Cave of Bones…Homo naledi…book review

Cave of Bones…Homo naledi…book review

the byways of evolution…

 

 

Book review:

Cave of Bones

 

by Lee Berger and John Hawks

Washington, D.C.: National Geographic, 2023

235 pages

 

We haven’t been alone since forever, more or less.

It’s way too easy to adopt the common misunderstanding that humans are soooo exceptional, uniquely better than all the other animals.

The emphasis is on “unique,” at the apex of a singular progression throughout all of our history.

It ain’t necessarily so.

Cave of Bones is full of countervailing evidence: Homo naledi in south Africa were building fires, burying their dead, and scratching lines on cave walls at about the same time—200,000 to 300,000 years ago—as early members of Homo sapiens were doing the same things.

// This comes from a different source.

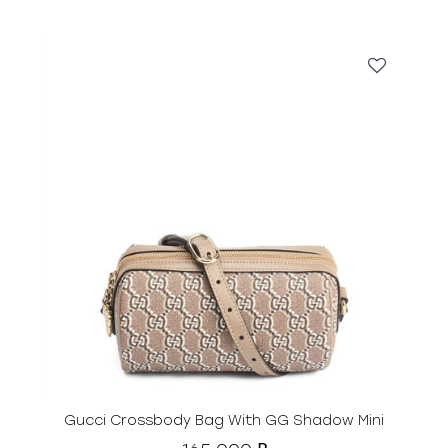
Gucci Crossbody Bag With GG Shadow Mini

Paleoanthropologist Lee Berger affirms that Homo naledi didn’t look like us, and were a separate species and “by almost any definition…not human.” Nevertheless, in the Rising Star cave system he and his team members found charcoal and armfuls of fossil bones and scratch marks and a rock shaped like a tool, all confirming that naledi left evidence of their human-like activities, and, yes, culture.

In his introduction, Berger confides a sobering reality: “We explore the places where things have died.” I’m glad I didn’t do that in my career work.

Read Cave of Bones cover to cover. Learn some interesting stuff.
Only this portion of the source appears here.